To start off, I've heard this expression used to delineate drinking fresh, green oolongs. It is logical to assume the 'original taste' of a tea plant would come through more clearly in a greener, and therefore less processed, tea. In contrast, there are more processed teas (i.e. darker, more oxidized, more rolled, more whithered etc) which I presume were originally so treated to preserve the tea for the long road between farm and market. These techniques were also used to coax out other textures or sensations that the plant is capable of producing. In this first interpretation of the term in question, the latter style of tea is presumably further from the original taste, because it has undergone more processing.
My argument against this interpretation is as follows: why are we not all drinking green tea, or white tea for that matter, or maybe puer, if minimal processing is the sole ingredient that original flavor is contingent upon. Or perhaps fresh tea leaves should be eaten straight off the bush?

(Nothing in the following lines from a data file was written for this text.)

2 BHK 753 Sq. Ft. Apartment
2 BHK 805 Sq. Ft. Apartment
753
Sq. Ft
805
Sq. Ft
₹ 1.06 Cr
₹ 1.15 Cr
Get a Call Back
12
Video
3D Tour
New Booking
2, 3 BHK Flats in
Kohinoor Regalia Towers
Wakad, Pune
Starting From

I'm being a little cheeky about it, but my point is that I believe this first interpretation does not hold up under scrutiny. Tea is processed to bring out characteristics inherent in the leaf and make use of what the plant is able to offer us as drinkers. I think that in this sense, yuan wei has more to do with drinking tea that was processed with care, and crafted to align with the innate abilities of the plant itself. This is counter to relying on technique to force a tea into some preconceived or coveted taste. This kind of over-processing is apparent when one tastes a roasted oolong which is roasted beyond the capacity of the original material. When a tea tastes like only charcoal and no longer tastes like tea, then the roaster has overly relied on his/her ability to manipulate the flavor. This just ain't yuan wei.

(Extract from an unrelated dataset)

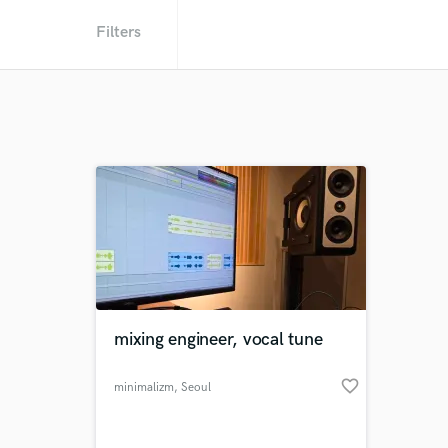
Filters
mixing engineer, vocal tune
favorite_border
minimalizm
, Seoul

In my humble opinion, an example of a well processed tea which achieve its yuan wei is a good Tie Guanyin. Good, traditional TGY is heavily oxidized, toilsomely rolled, and fired maybe four times over the course of a year. But this type of tea maintains its namesake which a light green TGY will not have. It tastes like iron! That's why it's called 'tie' 鐵- iron - guan yin, because it can give one an iron-like texture at the back of one's tongue. The peculiar sensation that you would get from sucking on a piece of metal. Although the cultivar is the same, this sensation is not available to the drinker when we drink TGY's less processed counterpart. It is innate in this cultivar of tea, but requires special coaxing on the part of the farmer to make it available to us drinkers.

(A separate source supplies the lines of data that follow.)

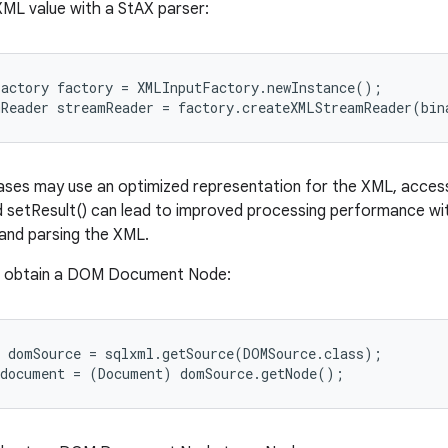
XML value with a StAX parser:
actory factory = XMLInputFactory.newInstance();

ses may use an optimized representation for the XML, access
 setResult() can lead to improved processing performance wit
and parsing the XML.
o obtain a DOM Document Node:
 domSource = sqlxml.getSource(DOMSource.class);
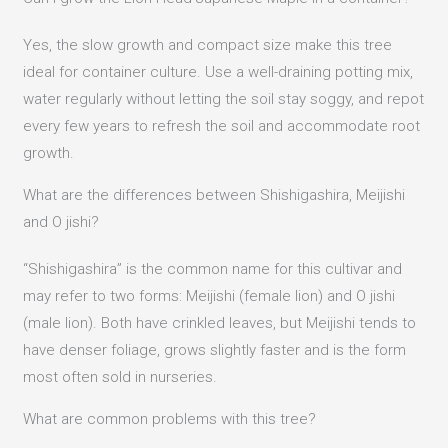
Yes, the slow growth and compact size make this tree
ideal for container culture. Use a well-draining potting mix,
water regularly without letting the soil stay soggy, and repot
every few years to refresh the soil and accommodate root
growth.
What are the differences between Shishigashira, Meijishi
and O jishi?
“Shishigashira” is the common name for this cultivar and
may refer to two forms: Meijishi (female lion) and O jishi
(male lion). Both have crinkled leaves, but Meijishi tends to
have denser foliage, grows slightly faster and is the form
most often sold in nurseries.
What are common problems with this tree?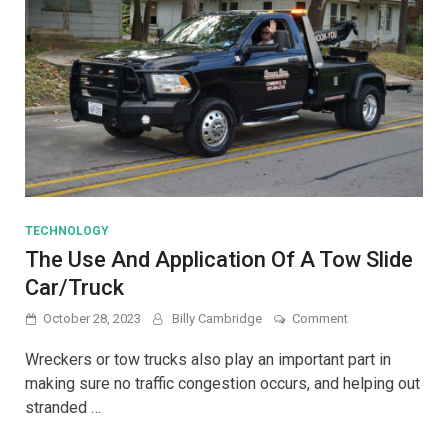
TECHNOLOGY
The Use And Application Of A Tow Slide
Car/Truck
on
October 28, 2023
Billy Cambridge
Comment
The
Use
Wreckers or tow trucks also play an important part in
And
making sure no traffic congestion occurs, and helping out
Application
stranded …
Of
A
Tow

So my conclusion after writing it out plainly in front of me is that 'he yuanwei' must originally have to do with the second interpretation. It may have been co-opted to sell green oolongs as the market has changed, which is fine. That's what tea does; it changes. But I feel good about my second meaning, which is to drink tea which has been treated with respect -- a respect, attentiveness and care for the plant as it is. That is what this phrase means to me.